START WORKING DATA

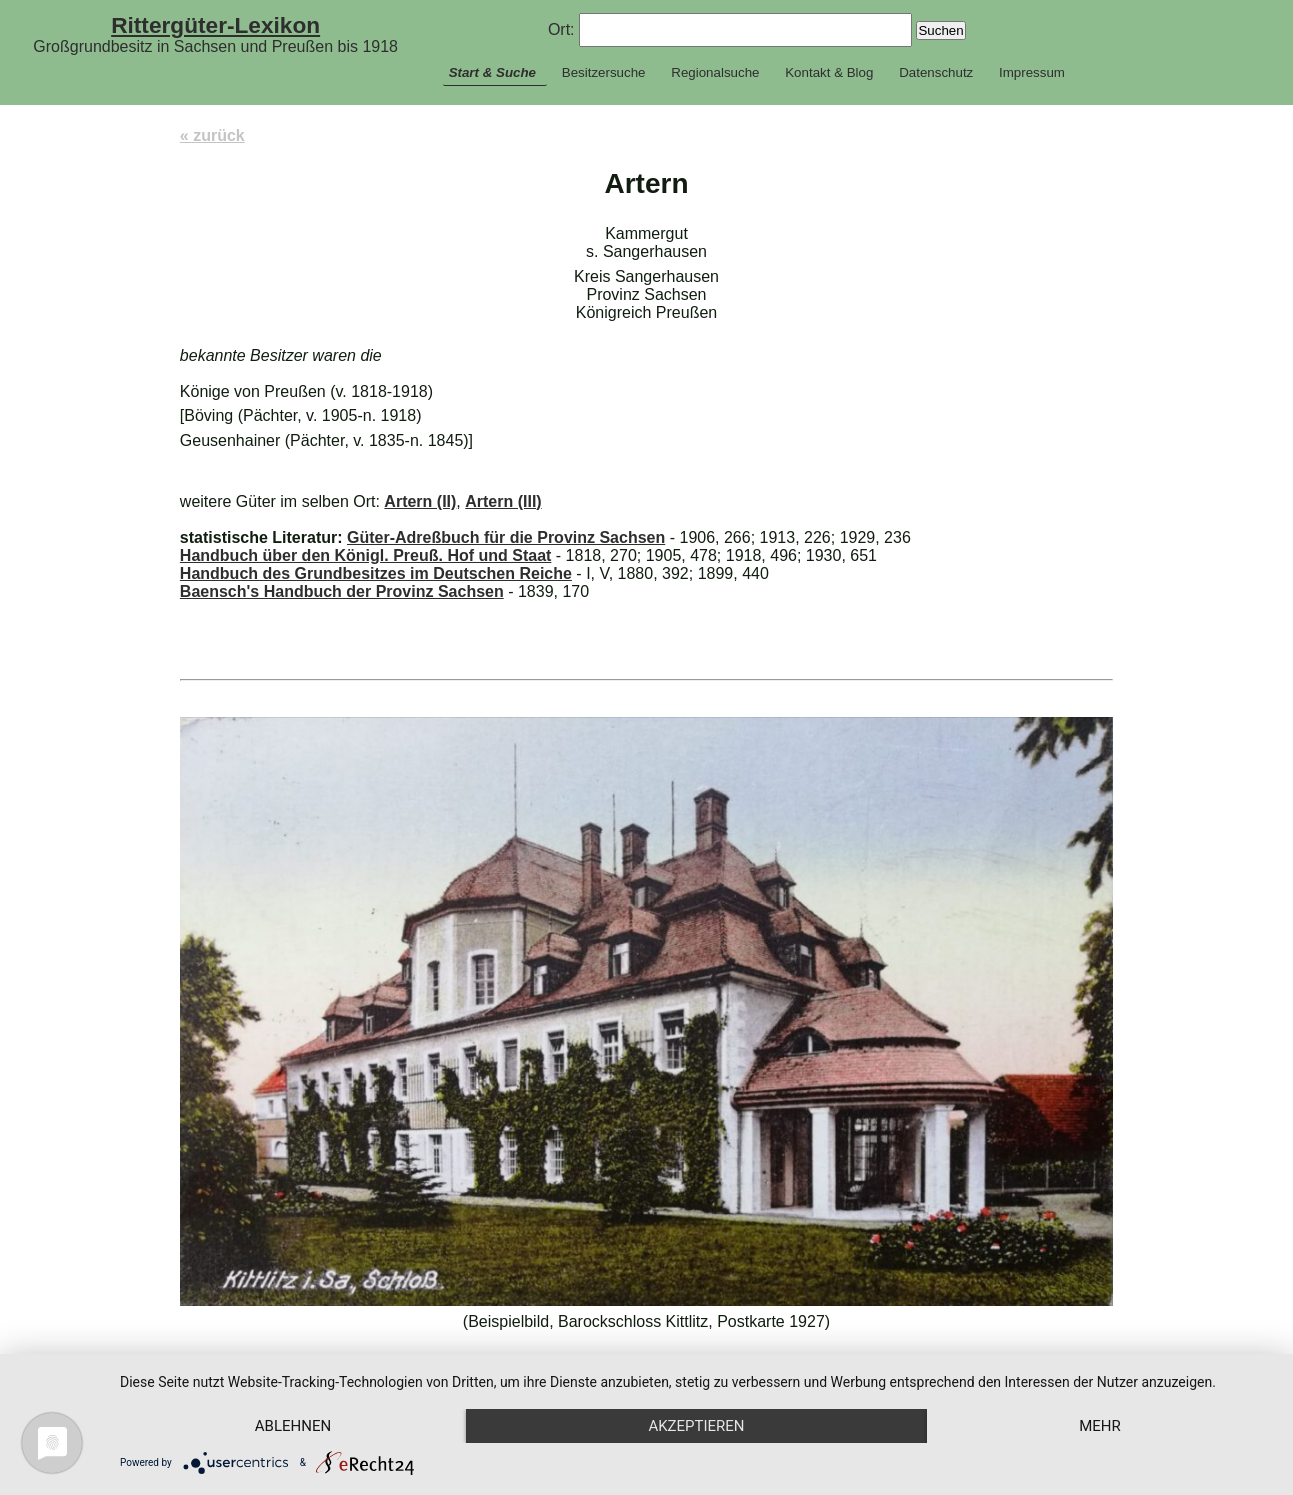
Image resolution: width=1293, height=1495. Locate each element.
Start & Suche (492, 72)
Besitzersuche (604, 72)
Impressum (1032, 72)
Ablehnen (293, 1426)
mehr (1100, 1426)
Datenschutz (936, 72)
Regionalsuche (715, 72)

END WORKING DATA

_WHAT IS NEEDED:_
Excluding pictures, print all lines above exactly.

_RESPONSE BELOW:_
Image resolution: width=1293, height=1495. Locate each element.
Start & Suche (492, 72)
Besitzersuche (604, 72)
Impressum (1032, 72)
Ablehnen (293, 1426)
mehr (1100, 1426)
Datenschutz (936, 72)
Regionalsuche (715, 72)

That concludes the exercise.